Abstract
BACKGROUND AND PURPOSE: The brain stem is a complex configuration of small nuclei and pathways for motor, sensory, and autonomic control that are essential for life, yet internal brain stem anatomy is difficult to characterize in living subjects. We hypothesized that the 3D fast gray matter acquisition T1 inversion recovery sequence, which uses a short inversion time to suppress signal from white matter, could improve contrast resolution of brain stem pathways and nuclei with 3T MR imaging.

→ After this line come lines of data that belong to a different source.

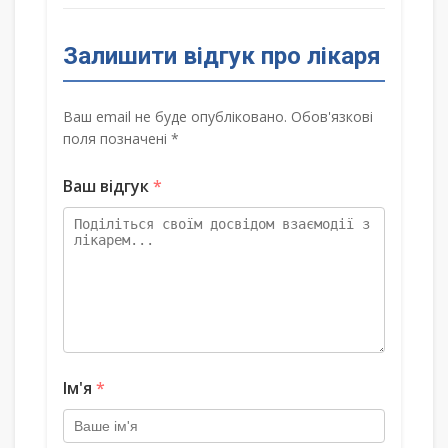
Залишити відгук про лікаря
Ваш email не буде опубліковано. Обов'язкові
поля позначені *
Ваш відгук
*
Ім'я
*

MATERIALS AND METHODS: After preliminary optimization for contrast resolution, the fast gray matter acquisition T1 inversion recovery sequence was performed in 10 healthy subjects (5 women; mean age, 28.8 ± 4.8 years) with the following parameters: TR/TE/TI = 3000/2.55/410 ms, flip angle = 4°, isotropic resolution = 0.8 mm, with 4 averages (acquired separately and averaged outside k-space to reduce motion; total scan time = 58 minutes). One subject returned for an additional 5-average study that was combined with a previous session to create a highest quality atlas for anatomic assignments. A 1-mm isotropic resolution, 12-minute version, proved successful in a patient with a prior infarct.
RESULTS: The fast gray matter acquisition T1 inversion recovery sequence generated excellent contrast resolution of small brain stem pathways in all 3 planes for all 10 subjects. Several nuclei could be resolved directly by image contrast alone or indirectly located due to bordering visualized structures (eg, locus coeruleus and pedunculopontine nucleus).
CONCLUSIONS: The fast gray matter acquisition T1 inversion recovery sequence has the potential to provide imaging correlates to clinical conditions that affect the brain stem, improve neurosurgical navigation, validate diffusion tractography of the brain stem, and generate a 3D atlas for automatic parcellation of specific brain stem structures.
ABBREVIATION:
- FGATIR
- fast gray matter acquisition T1 inversion recovery
Footnotes
T.M.S. received research support from the National Institute of Aging (1K23 AG048622-01). HMS received research support from National Library of Medicine (R01LM013316) and National Institute of Neurological Disorders and Stroke (K02 NS104207). H.M.S., T.M.S., and B.A.-A. received research support from the National Institute of Neurological Disorders and Stroke (RO1 NS110696). This work was supported, in part, by the Center for Advanced Imaging Innovation and Research, a National Institutes of Health National Institute of Biomedical Technology resource center (grant P41EB017183).
Disclosures: Timothy M. Shepherd—UNRELATED: Stock/Stock Options: MICroStructure Imaging. Heidi M. Schambra—RELATED: Grant: National Institutes of Health, Comments: grant R01 NS110696*; UNRELATED: Grants/Grants Pending: National Institutes of Health.* *Money paid to the institution.